Avaaz wants a judge at the Court of Session to force the government to reverse its decision not to investigate the courses’ funding.
The Trumps have branded claims that the golf courses were acquired illegally as having “no basis in fact”.
At a previous hearing, the Scottish Government’s lawyer Ruth Crawford QC said that legal rules state that Avaaz should have raised their case within three months of the Holyrood administration’s refusal.
On Thursday, Lord Sandison said he believed the action brought by Avaaz had a “real” chance of success.
But he also ruled that the organisation hadn’t brought the proceedings within three months of the Scottish Government’s refusal.
Lord Sandison then asked the lawyers in the case whether the court could use its discretion to waive the three-month time limit and allow the matter to proceed.
Unexplained Wealth Order
Ms Springham made reference to how the Trump Organisation’s former Chief Financial Officer Allen Weisselberg had been charged in New York with alleged tax evasion and fraud.
The court had heard on a previous occasion how Mr Weisselberg had involvement with Mr Trump’s business interests in Scotland.
Ms Springham said: “The subject of.. the Unexplained Wealth Order is a former President of the United States – that position could hardly be more important.
“It’s also evident from the matters set out in the petition that there are real and substantial concerns about financial arrangements of the Trump Organisation of which Mr Trump is the sole or principle owner.
“The reason why it is important in relation to this particular individual – if it is the case that there is the basis for an unexplained wealth order then it would be for Mr Trump to explain how it is that he was able to acquire substantial and important assets within Scotland.”
However, Ms Crawford told the court that the matter shouldn’t proceed as the petitioners weren’t attempting to act in the public interest.
She said the organisation was using the Scottish courts to pursue their own political objectives and pointed to a letter it sent to the first minister to show her point.
She also said that if the matter was important to Avaaz, then it should have raised the action within three months of the Scottish Government’s rejection in April 2019.

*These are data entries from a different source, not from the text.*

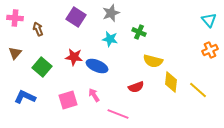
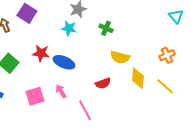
purple square: (76, 17) -> (27, 13), moved
cyan star: (110, 39) -> (69, 28), moved
orange cross: (210, 50) -> (167, 55), moved
pink line: (118, 114) -> (85, 110), turned 40

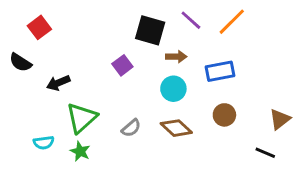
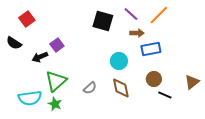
brown arrow: (176, 57) -> (137, 33), moved
purple square: (122, 65) -> (57, 45), moved
brown diamond: (176, 128) -> (121, 88), turned 35
cyan semicircle: (44, 143) -> (30, 98), size x1.6
black line: (265, 153) -> (165, 95), moved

She added: “In my respectful submission my lord, it is clear that in substance and in effect, the petitioner is using the current judicial review proceedings to serve its own political and private interests.

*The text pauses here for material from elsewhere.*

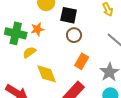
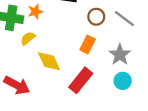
brown circle: (74, 35) -> (96, 17), moved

‘Uncomplimentary view of Mr Trump’
“In the letter from the petitioners dated November 15 2020 to the First Minister, there are various passages which are indicative of the petitioner’s somewhat uncomplimentary view of Mr Trump and again it is clear from the terms of that letter that they seek to serve their own – no doubt genuinely held political belief about the character of Mr Trump.
“So we see from the letter of November 15 2020, we see Mr Trump being described as somebody who has dangerous contempt for the law and democracy and also this politically exposed person – that is Mr Trump – is manifestly corrupt.

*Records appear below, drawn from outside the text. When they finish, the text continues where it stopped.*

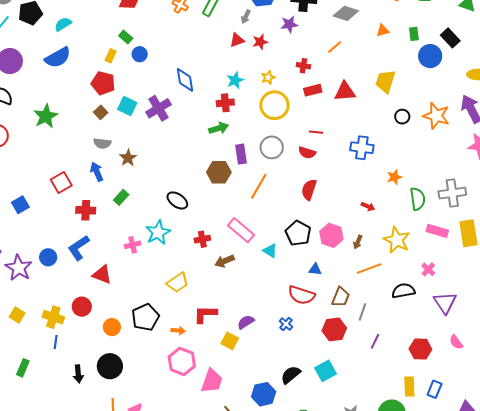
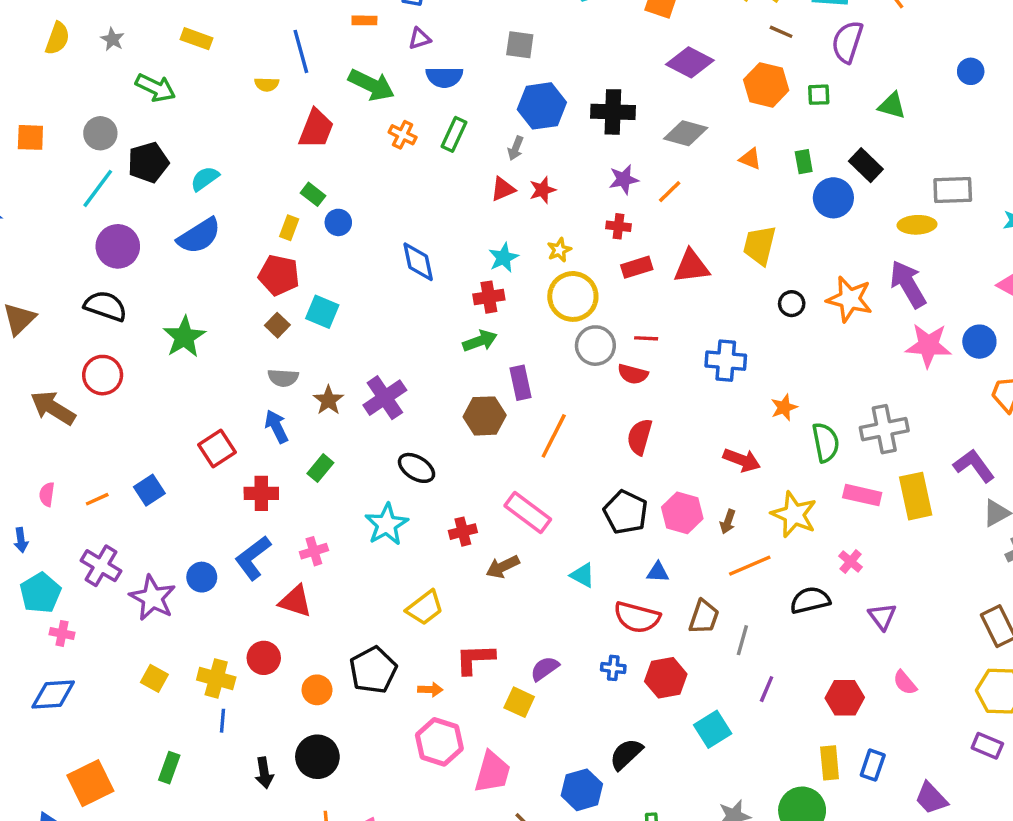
purple star: (289, 24) -> (624, 179), moved
orange triangle: (383, 30) -> (750, 159), turned 40
purple cross: (158, 108) -> (385, 398), moved
gray circle: (272, 147) -> (595, 346), moved
red arrow: (368, 206) -> (742, 460), size x1.5
pink cross: (133, 245) -> (314, 551), moved
cyan triangle: (270, 251) -> (583, 575), moved
purple triangle: (445, 303) -> (882, 616), size x0.7
blue cross: (286, 324) -> (613, 668), turned -32
red hexagon: (334, 329) -> (666, 678), moved
cyan square: (325, 371) -> (713, 729), moved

“In my lord, I do not take issue with the petitioner’s taking that view. They are perfectly entitled to hold those views.
“What I do take issue is for them to come to this court and submitting to my lord that they are somehow upholding the public interest.
“One needs to ask the question what is the public interest in requiring the respondents to seek an unexplained wealth order in respect of the former president of the United States.
“If there is a public interest, why was the petition not raised three months after April 2019 if the matter was so important to them?
“One has to ask the question why was nothing done about it?”
“In all the circumstances, I would invite my lord not to exercise his discretion and to refuse an extension to the time limit.”
Lord Sandison thanked lawyers for their submissions. He said he needed time to consider his decision on whether the action should proceed.
He added: “I will need some time to think about the matters. I will intimate a decision as soon as possible and I don’t think that will be very long.”